From Charles Jeffrey, to Richard Quinn, and Fashion East to Kiko Kostadinov, we round-up the best in show from SS22
When the creative industries were suddenly forced into a psychic break last year, many welcomed lockdown as an overdue escape from the slam of the fashion calendar. Designers quickly made a petrol-spluttering pivot to digital – and with little else going on – fashion people took it upon themselves to repeat the word “phygital” back and forth to one another for months on end. Both were hawked as the industry’s solve-all solution to overconsumption, a silver bullet for its turbo-charged pace, and the increasingly soulless mill of fashion week.
As brands took to video (with varying success) the future of the fashion show began to fritter. What would happen when all this was over, we speculated, were runways becoming obsolete? Like, what’s the point of an in-person show, anyway? Then, just last week – after a sorry two year hiatus – New York made its IRL return. And… people were happy. Designers sent out sexed-up, exuberant clothing while models danced and, sometimes, even skipped down catwalks. There was, for the first time in a long time, a feeling of abundance, or camaraderie, in the air.
And now it’s London’s opportunity to make the case for real life fun. From Charles Jeffrey, to Richard Quinn, and Fashion East to Kiko Kostadinov, the city plays host to landmark brands and young designers alike – showcasing their collections from upended, gaffer-taped sheds in East London before going international. Below, we’re rounding-up the best in show, so keep checking in as the week unfurls.
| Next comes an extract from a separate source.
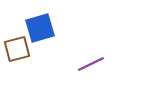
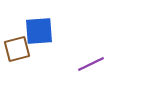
blue square: moved 1 px left, 3 px down; rotated 12 degrees clockwise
Laura and Deanna Fanning have spent the last few months feeling wistful and pining for a break. The twin sisters, who hail from Melbourne, Australia, have been reminiscing on all the teenage summers spent feeling the scratch of sand between their toes, enveloping themselves in trashy beach reads with names like “Puberty Blues” and “On Her Knees”. As such, gaudy surfers, sunset colour wheels, and limpet shells infiltrate the SS22 collection of Kiko Kostadinov to woozy effect. Ribbed, upside-down cardigans have been twisted around the body like beach towels strewn over wet skin, low-slung denim comes embroidered with the kind of fruit you might find wrapped in a kitchen towel at the bottom of a beach bag, and nostalgic sarongue-like cotton has been fashioned into kilt-pants and spiral skirts. Turritella shells are strung across necklaces, chokers, and even tacked into grid-like formations on apron skirts. As always, every Kiko piece comes ever-so-slightly warped – as if they had been up-ended in a sudden, but short, riptide.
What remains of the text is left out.